"The Modern Devotion was recognized from the outset as a movement of spiritual renewal [in the 14th century in Northern Europe]. Over the years historians have reached broad consensus on several of the most characteristic features of its spirituality.
"The person of Jesus Christ stood central to this New Devotion. Here the brothers and sisters inherited a tradition derived ultimately from the Cistercians and Franciscans, which by the Late Middle Ages had spread across nearly ail orders and levels of Western Christendom. The works most read by the New Devout included the sermons of Bernard, the life of Christ by Bonaventure, the meditations of Ps-Anselm, the Book on divine Wisdom of the Dominican mystic Henri of Suso, and versions of the life of Christ by the Carthusian Ludolf of Saxony."
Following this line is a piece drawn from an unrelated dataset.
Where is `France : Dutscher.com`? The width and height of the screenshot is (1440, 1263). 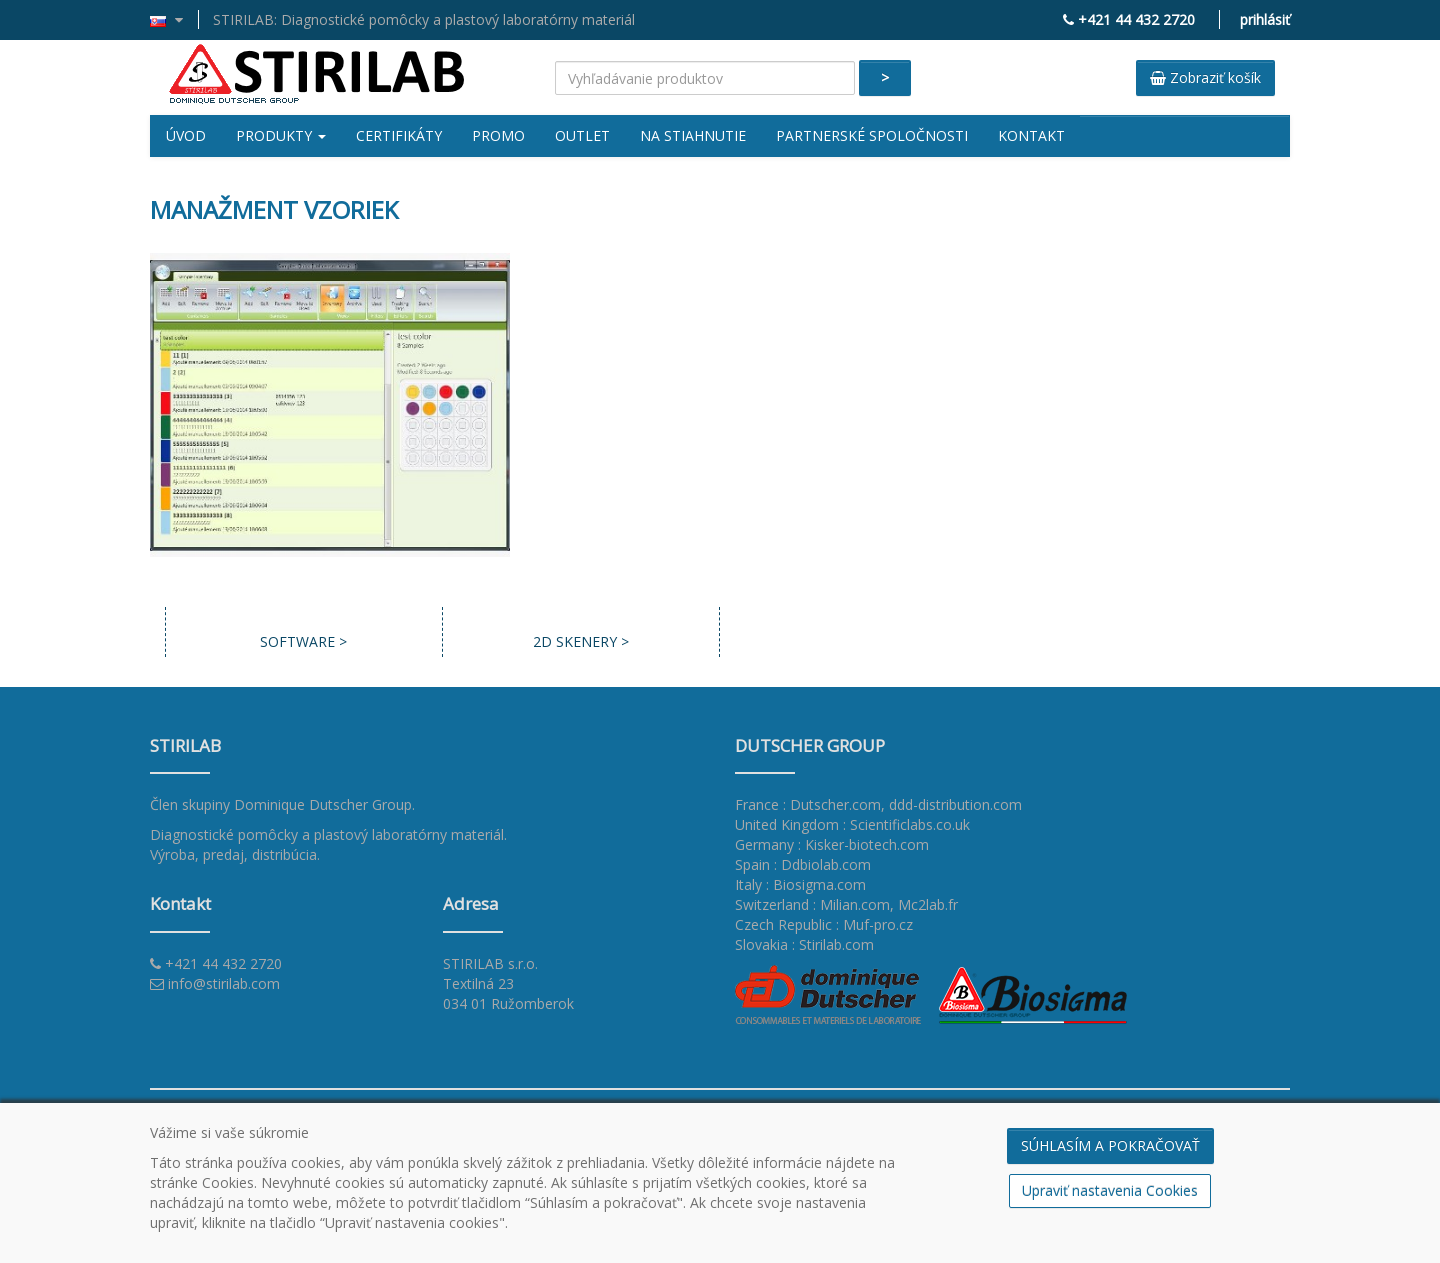
France : Dutscher.com is located at coordinates (808, 804).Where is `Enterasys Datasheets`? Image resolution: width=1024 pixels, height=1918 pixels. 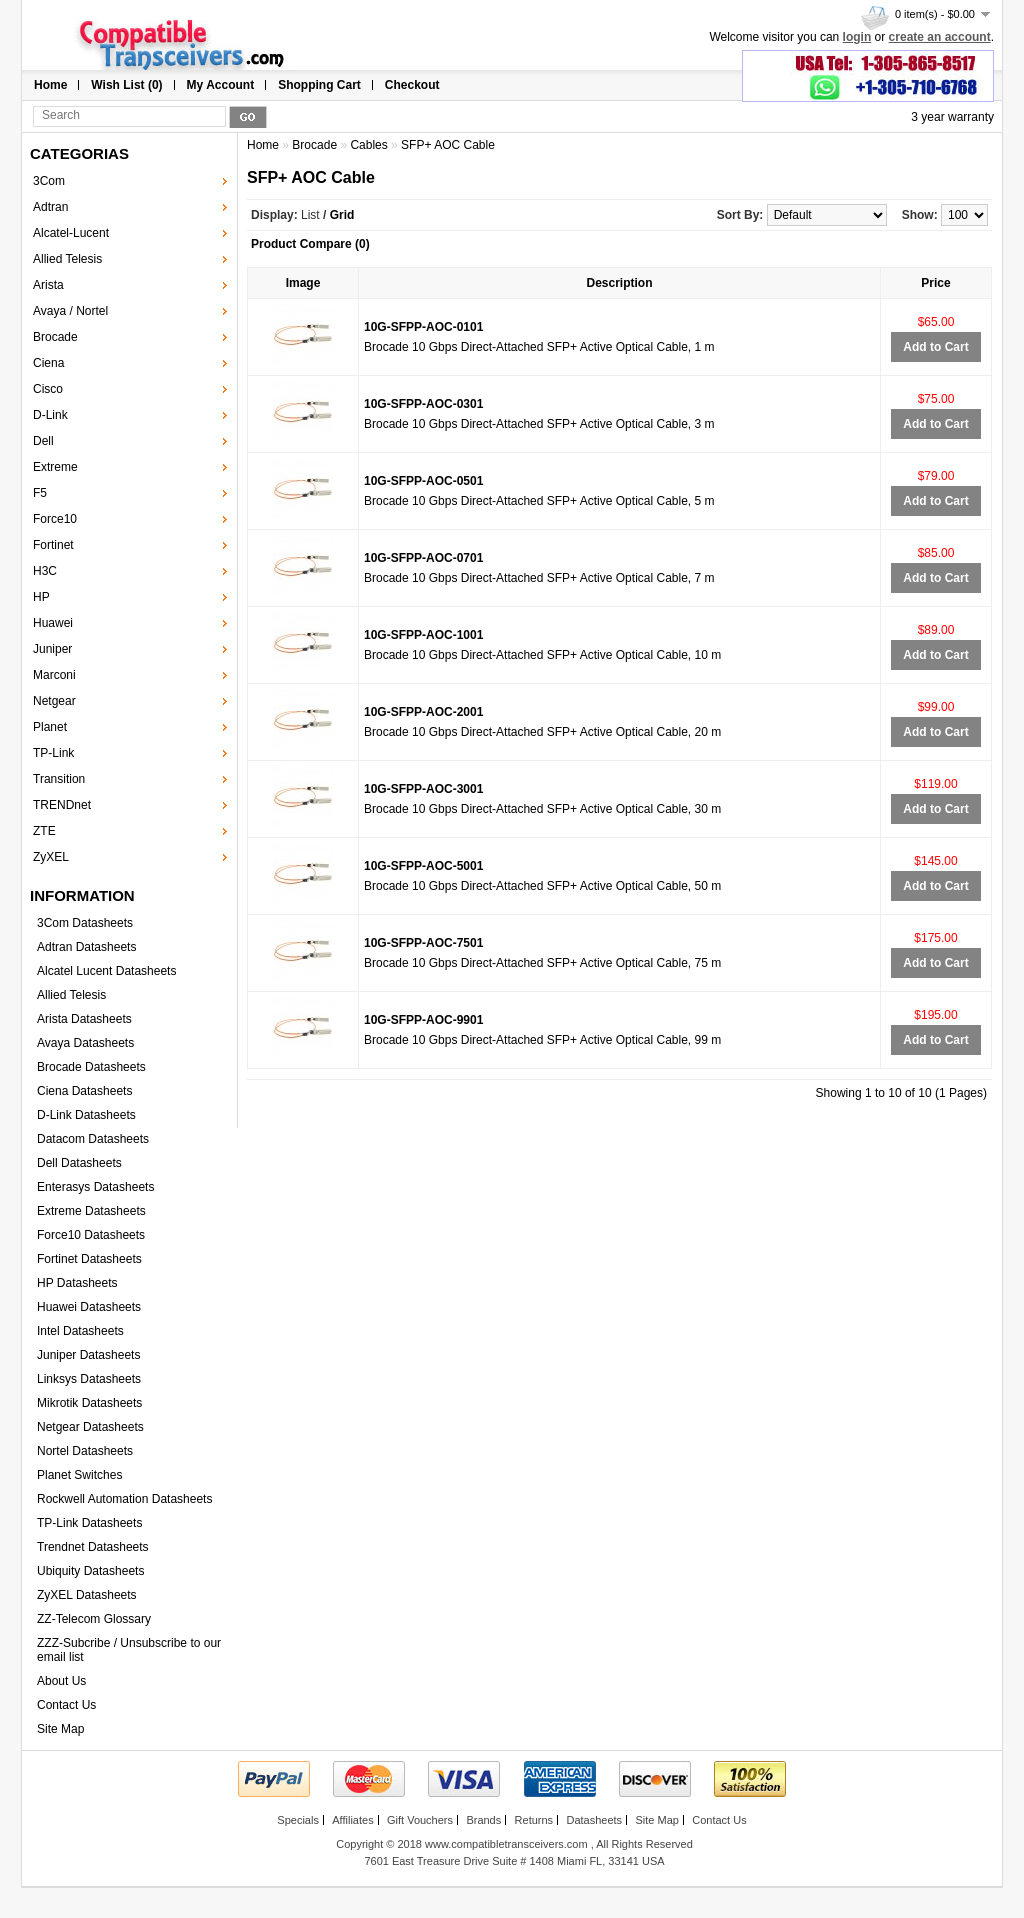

In the Fall of 2001, as a Visiting Scholar at the Medieval Institute of the University of Notre Dame, Indiana, USA, one of our sisters was invited to organize an informal seminar on Devocio moderna as read from the inside. Each week was read selections from the tradition beginning with Bonaventure, who strongly influenced the first writers among the Devout, trying to underscore their special gift to the Church of their time.
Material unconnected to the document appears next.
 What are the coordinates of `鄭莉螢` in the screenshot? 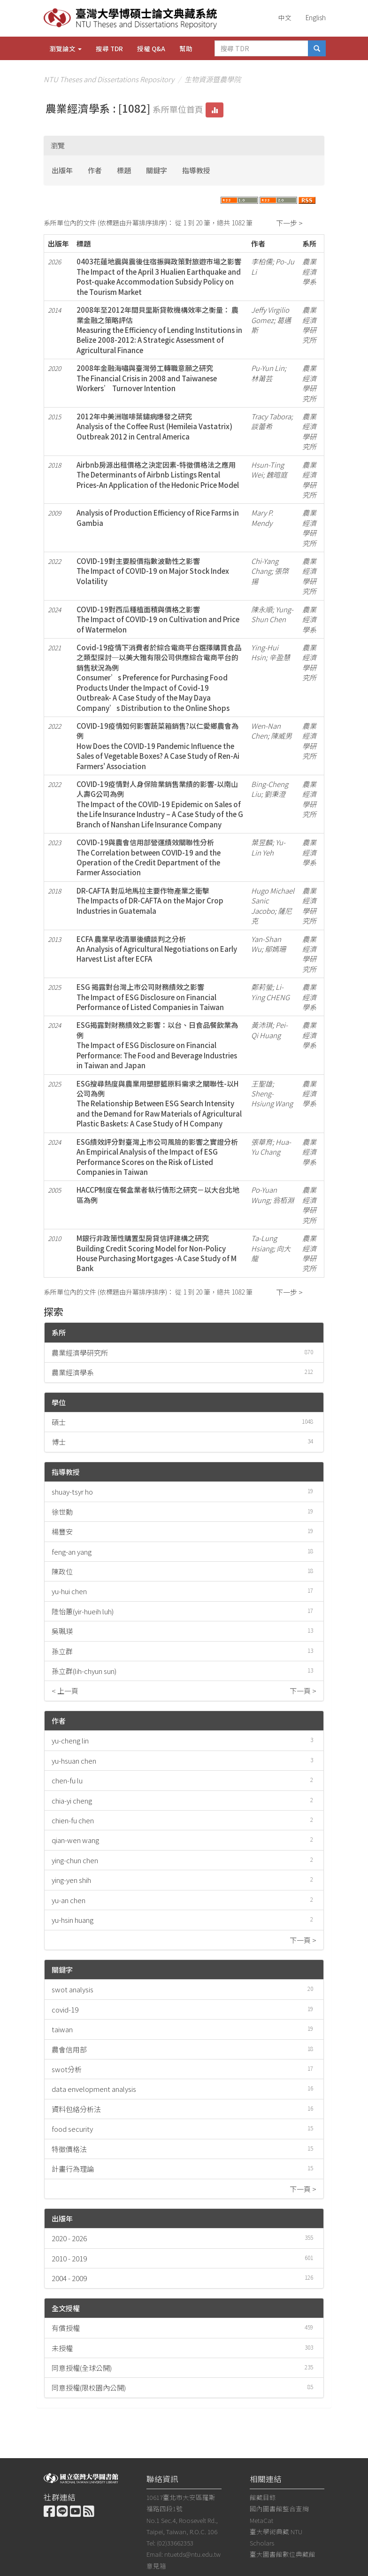 It's located at (261, 987).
We know through the texts and the iconography of the 14th century that the passion of the Lord Jesus took a greater importance in piety, under the influence of the mystic women of the preceding century such as Gertrud of Hefta, Angele of Foligno, Mechtilde of Magdeburg.
Saint Bonaventure († 1274), after Francis of Assisi, focused a part of his reflection on the subject. His treatise on The tree of life became a model for many after him and influenced the first Brothers of Common Life. The theme of the Passion is very prescrit also in the Imitation of Christ of Thomas a Kempis, a Canon regular of Windesheim († 1471).